Madam Speaker, I am certainly not in a position to continue the debate of the previous speaker. I am kind of shocked that a member would regard the situation in Darfur as just a political issue, a location where there is what we regard as abject lawlessness, where men, women and children are being killed.
Notwithstanding the efforts of the African Union and the United Nations, more has to be done there to protect what life there still is in Darfur. Thousands and thousands of people are huddled around in camps because they are at risk of death or being maimed or raped if they move.
I do not accept that the Darfur issue around here is purely an issue of party politics. I regret that the new member is falling into a pattern of regarding the debate around here as just politics. I am not sure Canadians will be tuning in much longer to hear the political rhetoric.
I would like to get back to the motion even though it has been radically altered to conform to the Conservatives' plan here. I will speak to the main motion through the amendment if I can, as difficult as that may be to do.

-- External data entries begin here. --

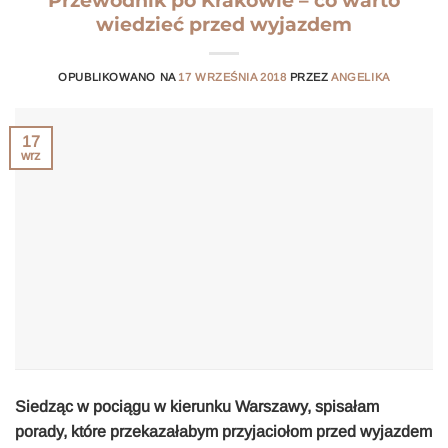
Przewodnik po Krakowie – co warto
wiedzieć przed wyjazdem
OPUBLIKOWANO NA
17 WRZEŚNIA 2018
PRZEZ
ANGELIKA
17
wrz
Siedząc w pociągu w kierunku Warszawy, spisałam
porady, które przekazałabym przyjaciołom przed wyjazdem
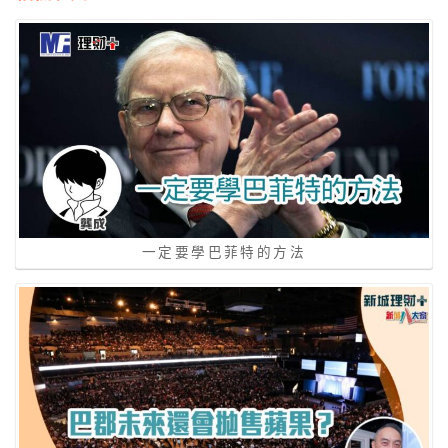
一定要學巴菲特的方法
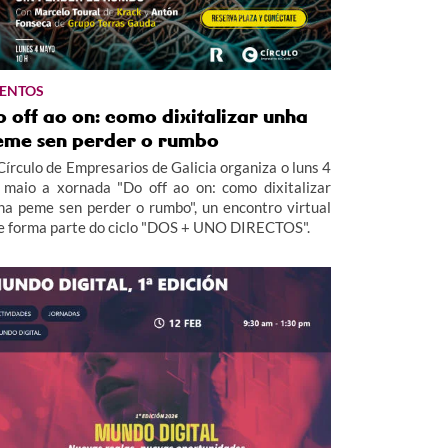
ENTOS
 off ao on: como dixitalizar unha
eme sen perder o rumbo
Círculo de Empresarios de Galicia organiza o luns 4
 maio a xornada "Do off ao on: como dixitalizar
ha peme sen perder o rumbo", un encontro virtual
e forma parte do ciclo "DOS + UNO DIRECTOS".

The original motion had to do with the committee report that looked through the financial circumstances surrounding the Office of the Privacy Commissioner. That was what I would call a three-headed monster at one point in time. It was a matter that I, as a member, worked on for awhile. It seemed to me at the time that the Office of the Privacy Commissioner had been spun off like a satellite. It was out of touch with the normal accounting processes that were in place around here. As it was spun off, as it carried on its work on behalf of Parliament for Canadians, there was an obvious reduction in transparency and very reluctant accountability.
I just want to make a note here that the Privacy Commissioner was and is an officer of Parliament, not a functionary of the government, not a civil servant nor a public servant in that sense, but someone who serves Parliament as an officer of Parliament. In that regard, it is Parliament that would normally carry the can on accountability. It is Parliament that authorizes the money for spending and it is Parliament that should be providing the management vehicle, in this case not the fault of the former privacy commissioner. In a sense, Parliament and, a bit more broadly, the government, did not have its act together.
A whole list of issues come to mind now as we look back 10 and 20 years. As the parliamentary component of governance has grown, we have not grown the management infrastructure there. Even today we are working on the funding mechanism for officers of Parliament and other issues.
In this particular case, when problems became apparent it was up to Parliament to ferret out the facts and find out what was happening so we began our work. It was not easy to do. For that period, I sat on the government operations committee which was an all party committee. All members worked hard and eventually we succeeded in finding out enough information that allowed us to bring the matter back to the House, in the end as a contempt matter.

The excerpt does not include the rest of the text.